Ma Gerusalemme  è anche “il cuore del mondo, dove convergono tutte le nostre aspirazioni ma anche le tensioni che sono in tutto il mondo”, e la questione israelo-palestinese, ci ricorda Pizzaballa, è decisiva anche se è stata “rimossa dall’agenda pubblica internazionale”.

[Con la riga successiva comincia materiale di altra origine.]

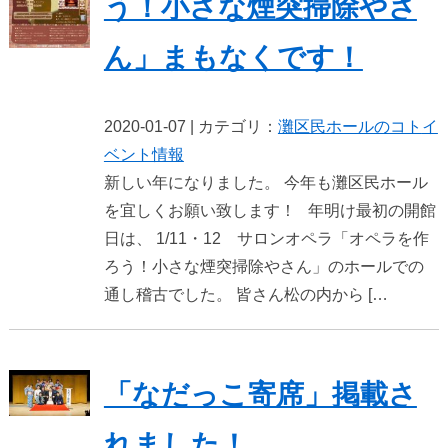
う！小さな煙突掃除やさ
ん」まもなくです！
2020-01-07 | カテゴリ：
灘区民ホールのコト
イ
ベント情報
新しい年になりました。 今年も灘区民ホール
を宜しくお願い致します！ 年明け最初の開館
日は、 1/11・12 サロンオペラ「オペラを作
ろう！小さな煙突掃除やさん」のホールでの
通し稽古でした。 皆さん松の内から […
「なだっこ寄席」掲載さ
れました！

Pizzaballa è un osservatore eccezionale della situazione mediorientale:  “Il Medio Oriente sta mutando profondamente: lo vediamo in Siria, Iraq, Libano. Questi Paesi sono il campo di battaglia dei grandi player della regione, Turchia, Emirati, Iran, Arabia Saudita, con i loro alleati Russia, Stati Uniti, Cina. L’Europa è da tempo è fuori dai giochi e anche in questi ultimi eventi mi sembra che non sia pervenuta. Tuttavia io credo che finché non ci sarà una soluzione chiara e dignitosa per il popolo palestinese non ci sarà stabilità nella regione. C’è una popolazione di milioni di persone che attende una parola chiara come popolo e come nazione”.

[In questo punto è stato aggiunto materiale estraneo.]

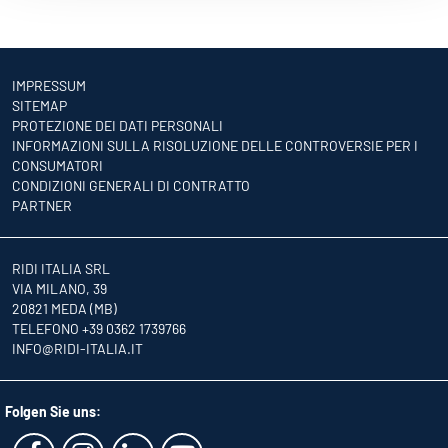
IMPRESSUM
SITEMAP
PROTEZIONE DEI DATI PERSONALI
INFORMAZIONI SULLA RISOLUZIONE DELLE CONTROVERSIE PER I
CONSUMATORI
CONDIZIONI GENERALI DI CONTRATTO
PARTNER
RIDI ITALIA SRL
VIA MILANO, 39
20821 MEDA (MB)
TELEFONO +39 0362 1739766
INFO
@RIDI-ITALIA.IT
Folgen Sie uns: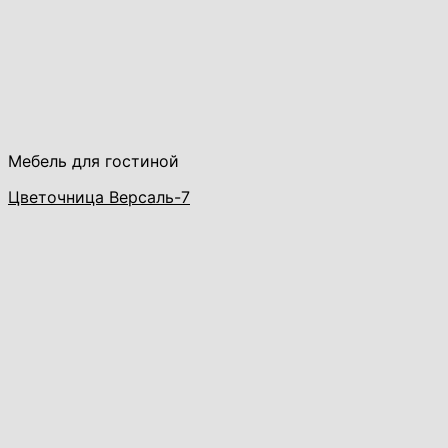
Мебель для гостиной
Цветочница Версаль-7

Per il Patriarca, la soluzione “Due popoli, due Stati”, sostenuta dalla comunità internazionale e dalla Santa Sede, è quella giusta. I palestinesi hanno anch’essi diritto a una terra, a una nazione. Tuttavia “in questo momento è molto difficile realizzarla perché non c’è dialogo tra le due parti. Da anni  israeliani e palestinesi non si parlano più, non c’è fiducia reciproca. La stessa comunità internazionale non è più presente, a parte il sostegno economico all’Autorità palestinese”.

Politica e diplomazia hanno le armi spuntate, occorre un cammino che coinvolga le persone e le società, un “lavoro sui tempi lunghi. Parlare di pace tra i due oggi è utopia. Servono gesti che ricostruiscono, nel territorio, la fiducia reciproca. Serve visione e leadership adesso assenti in entrambe le parti”. Ed ancora: “Occorre tenere presenti le lezioni e i fallimenti del passato, gli accordi disattesi. Oggi possiamo lavorare nelle scuole, negli ospedali, nei gruppi, nei centri culturali che non sono realtà di nicchia ma un resto importante che resiste”.

Guarda che bell’aria fresca viene dentro dalla finestra aperta. Pizzaballa? Celo.